• **REQUIRED WORK**: Exclude all pictures, then restate the entries below word for word.

START INFORMATION SUPPLIED

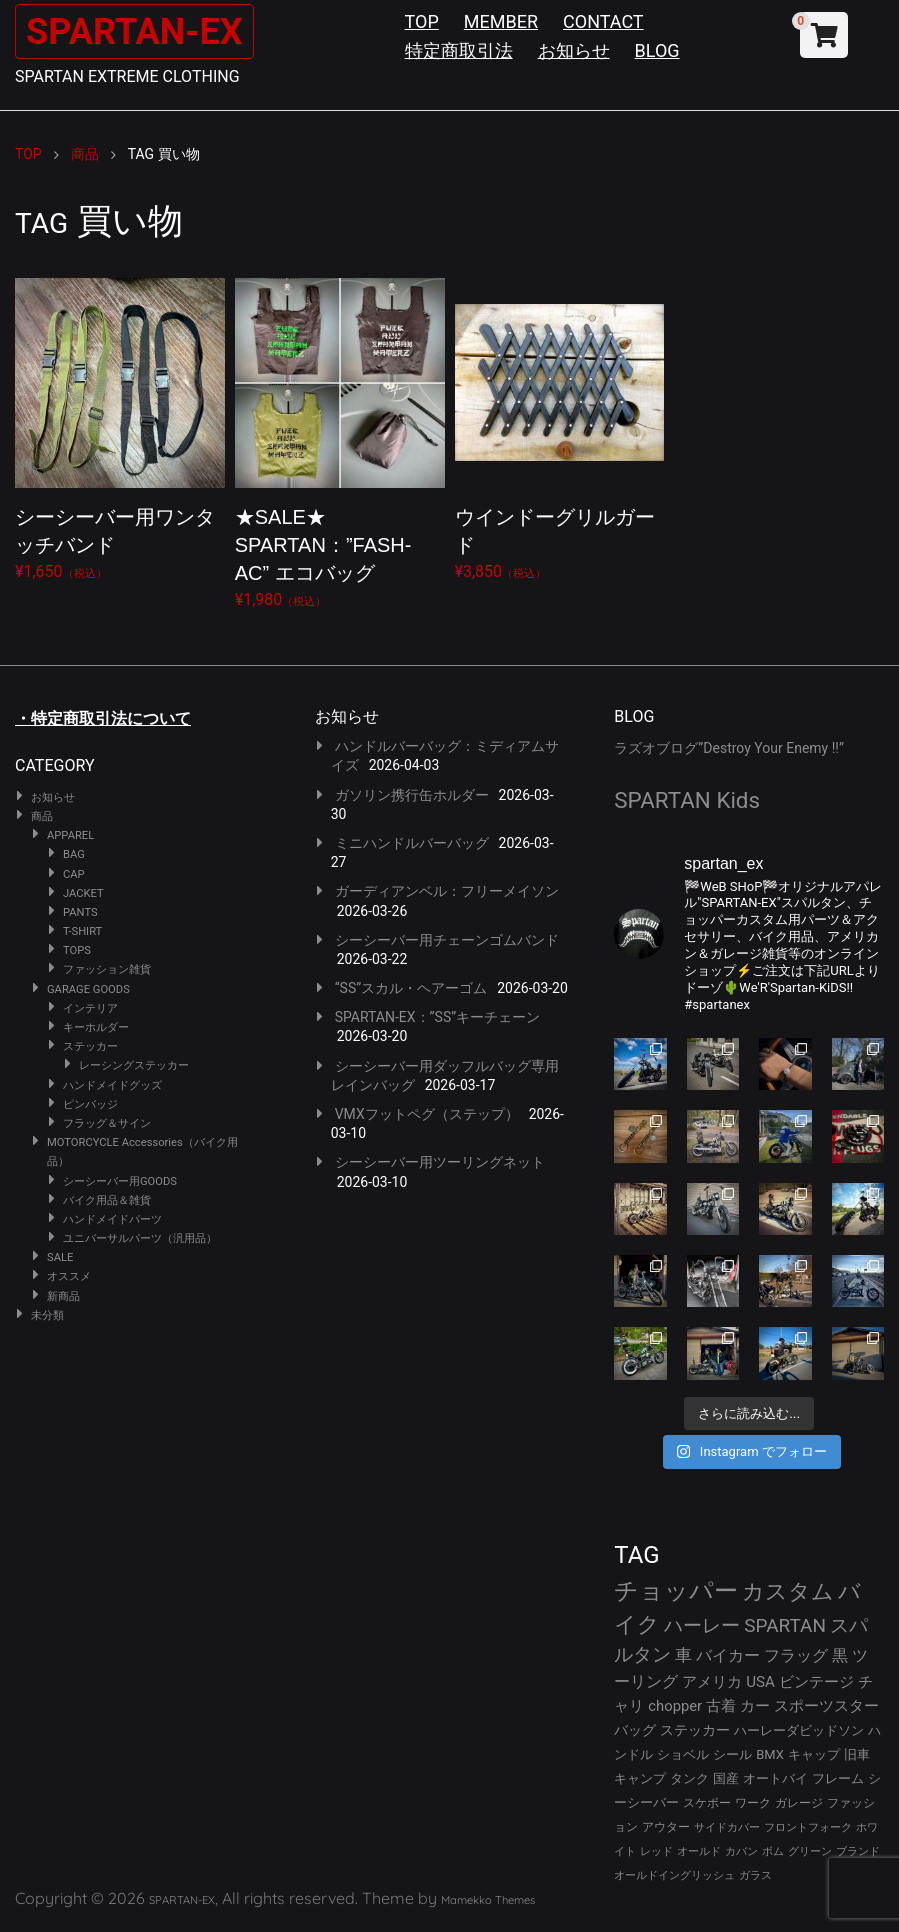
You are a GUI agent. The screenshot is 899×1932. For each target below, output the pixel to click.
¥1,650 (120, 425)
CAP (74, 874)
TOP (422, 21)
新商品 (63, 1296)
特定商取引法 (459, 50)
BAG (74, 854)
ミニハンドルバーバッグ (412, 843)
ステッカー (90, 1046)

END INFORMATION SUPPLIED

• **RESULT OF THE EXERCISE**:
You are a GUI agent. The screenshot is 899×1932. For each target below, output the pixel to click.
¥1,650 (120, 425)
CAP (74, 874)
TOP (422, 21)
新商品 (63, 1296)
特定商取引法 (459, 50)
BAG (74, 854)
ミニハンドルバーバッグ (412, 843)
ステッカー (90, 1046)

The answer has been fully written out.